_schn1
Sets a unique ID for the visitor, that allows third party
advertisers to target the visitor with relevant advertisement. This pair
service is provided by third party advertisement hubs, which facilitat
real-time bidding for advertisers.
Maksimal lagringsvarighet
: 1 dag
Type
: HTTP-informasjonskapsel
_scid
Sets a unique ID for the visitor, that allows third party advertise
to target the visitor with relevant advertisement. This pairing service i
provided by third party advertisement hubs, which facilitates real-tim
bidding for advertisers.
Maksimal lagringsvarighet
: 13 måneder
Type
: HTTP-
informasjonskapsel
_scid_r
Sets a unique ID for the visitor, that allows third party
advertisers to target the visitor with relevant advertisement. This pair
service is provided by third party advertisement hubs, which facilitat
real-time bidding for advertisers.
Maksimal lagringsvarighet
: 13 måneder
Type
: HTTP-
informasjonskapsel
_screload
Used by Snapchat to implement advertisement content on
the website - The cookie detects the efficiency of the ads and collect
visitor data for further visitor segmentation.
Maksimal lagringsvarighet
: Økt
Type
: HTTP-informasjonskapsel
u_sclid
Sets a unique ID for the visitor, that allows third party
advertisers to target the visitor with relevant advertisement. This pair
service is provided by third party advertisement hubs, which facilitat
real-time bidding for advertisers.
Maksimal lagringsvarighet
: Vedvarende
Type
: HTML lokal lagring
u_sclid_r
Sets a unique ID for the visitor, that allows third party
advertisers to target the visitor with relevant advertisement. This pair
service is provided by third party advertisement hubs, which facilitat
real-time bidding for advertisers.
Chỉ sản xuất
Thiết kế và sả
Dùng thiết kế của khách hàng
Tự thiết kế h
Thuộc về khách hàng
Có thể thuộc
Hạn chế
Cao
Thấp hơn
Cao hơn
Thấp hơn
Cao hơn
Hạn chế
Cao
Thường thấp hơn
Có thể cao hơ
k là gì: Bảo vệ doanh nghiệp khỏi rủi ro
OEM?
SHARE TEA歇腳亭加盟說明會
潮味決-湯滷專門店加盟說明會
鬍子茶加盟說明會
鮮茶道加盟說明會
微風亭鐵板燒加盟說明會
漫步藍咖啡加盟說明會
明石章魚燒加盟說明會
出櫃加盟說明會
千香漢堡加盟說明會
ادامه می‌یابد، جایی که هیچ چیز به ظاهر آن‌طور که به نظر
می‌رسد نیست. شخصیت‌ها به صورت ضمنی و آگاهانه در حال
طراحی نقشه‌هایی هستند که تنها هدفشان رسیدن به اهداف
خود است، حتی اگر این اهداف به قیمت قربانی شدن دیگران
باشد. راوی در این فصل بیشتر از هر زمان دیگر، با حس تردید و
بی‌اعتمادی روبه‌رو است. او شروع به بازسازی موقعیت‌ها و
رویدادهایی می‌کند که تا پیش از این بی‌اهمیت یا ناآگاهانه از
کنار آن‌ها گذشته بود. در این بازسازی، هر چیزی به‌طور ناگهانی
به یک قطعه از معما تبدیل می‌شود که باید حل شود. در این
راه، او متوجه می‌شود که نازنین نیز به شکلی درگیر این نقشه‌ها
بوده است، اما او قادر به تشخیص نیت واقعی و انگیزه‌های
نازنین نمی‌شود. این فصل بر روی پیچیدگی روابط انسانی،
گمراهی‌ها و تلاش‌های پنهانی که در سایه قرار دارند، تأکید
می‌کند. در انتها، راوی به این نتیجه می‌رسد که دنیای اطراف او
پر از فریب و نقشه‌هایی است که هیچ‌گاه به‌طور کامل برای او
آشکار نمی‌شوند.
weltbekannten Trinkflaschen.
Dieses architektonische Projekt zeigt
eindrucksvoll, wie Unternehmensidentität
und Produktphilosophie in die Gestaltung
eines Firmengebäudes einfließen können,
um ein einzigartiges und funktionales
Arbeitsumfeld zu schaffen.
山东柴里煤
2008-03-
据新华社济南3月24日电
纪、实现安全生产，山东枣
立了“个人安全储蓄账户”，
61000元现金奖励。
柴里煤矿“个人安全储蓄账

## [WHAT TO PRODUCE]
Find the number of lines in the data above that contain "khách". Please give that number alone.

## [EXERCISE RESULT]
2